Reading symbols from ./t...
(gdb) run
Starting program: /home/paulm/t
environ = 0x5555555592a0
Program received signal SIGSEGV, Segmentation fault.
0x00007ffff7ef649c in __strchr_avx2 () from /usr/lib/libc.so.6
(gdb) bt
#0 0x00007ffff7ef649c in __strchr_avx2 () from /usr/lib/libc.so.6
#1 0x00005555555551fe in spt_copyenv (oldenv=0x5555555592a0) at t.c:43
#2 0x00005555555552f4 in main (argc=1, argv=0x7fffffffdab8) at t.c:68
Valgrind shows that the contended memory in spt_copyenv() is allocated by the first setenv() but then freed by clearenv(). If you leave out the setenv() in main() the segfault doesn't happen.
paulm@cmstorm 13:15:~$ valgrind ./t
==319297== Memcheck, a memory error detector
==319297== Copyright (C) 2002-2017, and GNU GPL'd, by Julian Seward et al.
==319297== Using Valgrind-3.16.1 and LibVEX; rerun with -h for copyright info
==319297== Command: ./t
==319297==
environ = 0x4a7f040
==319297== Invalid read of size 8
==319297== at 0x10927C: spt_copyenv (t.c:42)
==319297== by 0x1092F3: main (t.c:68)
==319297== Address 0x4a7f040 is 0 bytes inside a block of size 640 free'd
==319297== at 0x483B9AB: free (vg_replace_malloc.c:538)

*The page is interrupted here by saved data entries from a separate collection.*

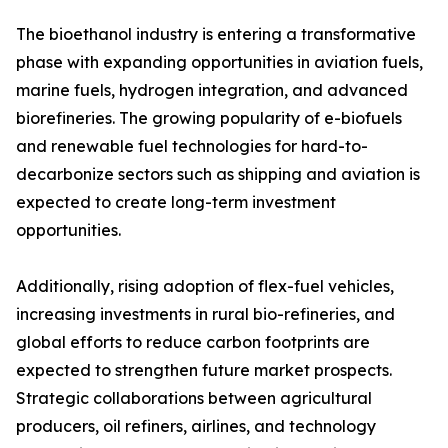
The bioethanol industry is entering a transformative
phase with expanding opportunities in aviation fuels,
marine fuels, hydrogen integration, and advanced
biorefineries. The growing popularity of e-biofuels
and renewable fuel technologies for hard-to-
decarbonize sectors such as shipping and aviation is
expected to create long-term investment
opportunities.
Additionally, rising adoption of flex-fuel vehicles,
increasing investments in rural bio-refineries, and
global efforts to reduce carbon footprints are
expected to strengthen future market prospects.
Strategic collaborations between agricultural
producers, oil refiners, airlines, and technology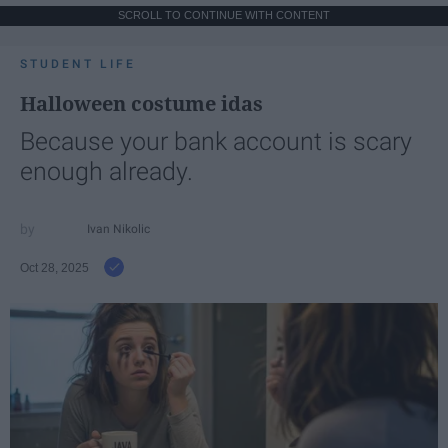
SCROLL TO CONTINUE WITH CONTENT
STUDENT LIFE
Halloween costume idas
Because your bank account is scary
enough already.
Ivan Nikolic
Oct 28, 2025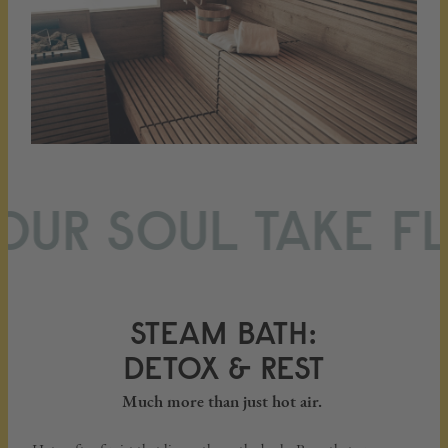
UR SOUL TAKE FLI
STEAM BATH:
DETOX & REST
Much more than just hot air.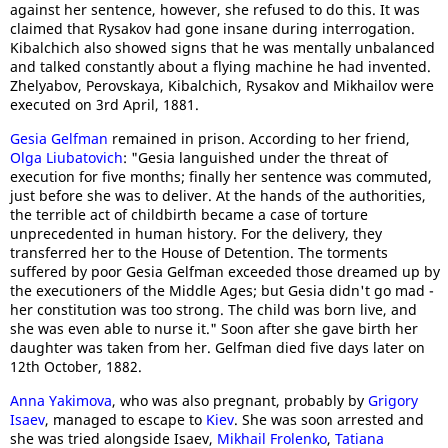
against her sentence, however, she refused to do this. It was
claimed that Rysakov had gone insane during interrogation.
Kibalchich also showed signs that he was mentally unbalanced
and talked constantly about a flying machine he had invented.
Zhelyabov, Perovskaya, Kibalchich, Rysakov and Mikhailov were
executed on 3rd April, 1881.
Gesia Gelfman
remained in prison. According to her friend,
Olga Liubatovich
: "Gesia languished under the threat of
execution for five months; finally her sentence was commuted,
just before she was to deliver. At the hands of the authorities,
the terrible act of childbirth became a case of torture
unprecedented in human history. For the delivery, they
transferred her to the House of Detention. The torments
suffered by poor Gesia Gelfman exceeded those dreamed up by
the executioners of the Middle Ages; but Gesia didn't go mad -
her constitution was too strong. The child was born live, and
she was even able to nurse it." Soon after she gave birth her
daughter was taken from her. Gelfman died five days later on
12th October, 1882.
Anna Yakimova
, who was also pregnant, probably by
Grigory
Isaev
, managed to escape to
Kiev
. She was soon arrested and
she was tried alongside Isaev,
Mikhail Frolenko
,
Tatiana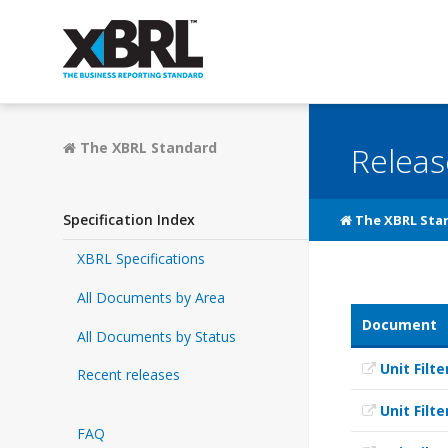
The XBRL Standard
Releas
Specification Index
The XBRL Sta
XBRL Specifications
All Documents by Area
Document
All Documents by Status
Unit Filte
Recent releases
Unit Filte
FAQ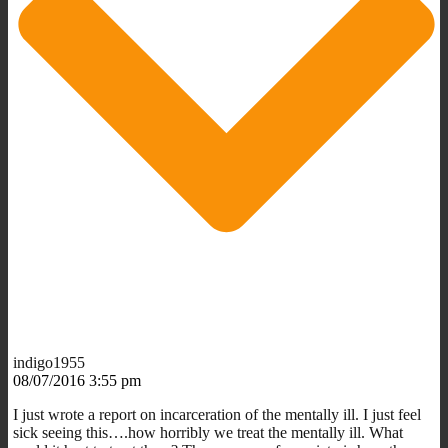
indigo1955
08/07/2016 3:55 pm
I just wrote a report on incarceration of the mentally ill. I just feel
sick seeing this….how horribly we treat the mentally ill. What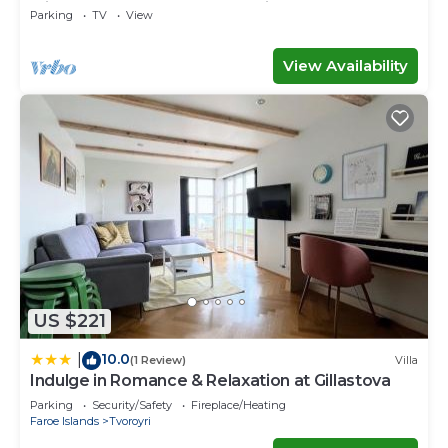
with space for the whole family
Parking
TV
View
View Availability
US $221
10.0
|
(1 Review)
Villa
Indulge in Romance & Relaxation at Gillastova
Parking
Security/Safety
Fireplace/Heating
Faroe Islands
Tvoroyri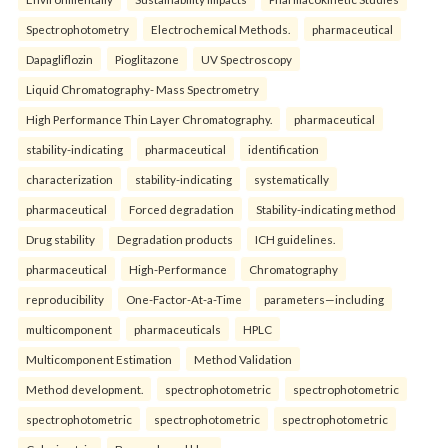
Spectrophotometry
Electrochemical Methods.
pharmaceutical
Dapagliflozin
Pioglitazone
UV Spectroscopy
Liquid Chromatography- Mass Spectrometry
High Performance Thin Layer Chromatography.
pharmaceutical
stability-indicating
pharmaceutical
identification
characterization
stability-indicating
systematically
pharmaceutical
Forced degradation
Stability-indicating method
Drug stability
Degradation products
ICH guidelines.
pharmaceutical
High-Performance
Chromatography
reproducibility
One-Factor-At-a-Time
parameters—including
multicomponent
pharmaceuticals
HPLC
Multicomponent Estimation
Method Validation
Method development.
spectrophotometric
spectrophotometric
spectrophotometric
spectrophotometric
spectrophotometric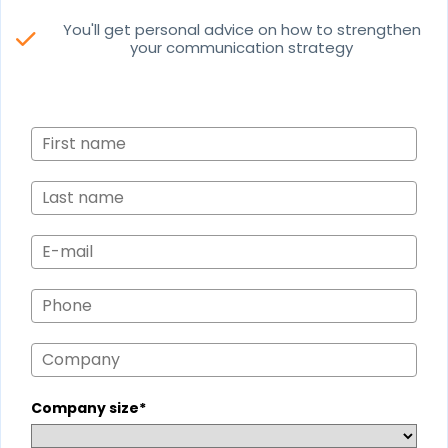
You'll get personal advice on how to strengthen
check
your communication strategy
Company size*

==319297== by 0x48F2C24: clearenv (in /usr/lib/libc-2.32.so)
==319297== by 0x109191: spt_clearenv (t.c:14)
==319297== by 0x1091C0: spt_copyenv (t.c:39)
==319297== by 0x1092F3: main (t.c:68)
==319297== Block was alloc'd at
==319297== at 0x483A6AF: malloc (vg_replace_malloc.c:306)
==319297== by 0x48F270B: __add_to_environ (in /usr/lib/libc-2.32.so)
==319297== by 0x4842FD9: setenv (vg_replace_strmem.c:2133)
==319297== by 0x1092C9: main (t.c:64)
==319297==
...
Comment From: rtmclay
This code change won't fix the issue. Please see my comments to #8088.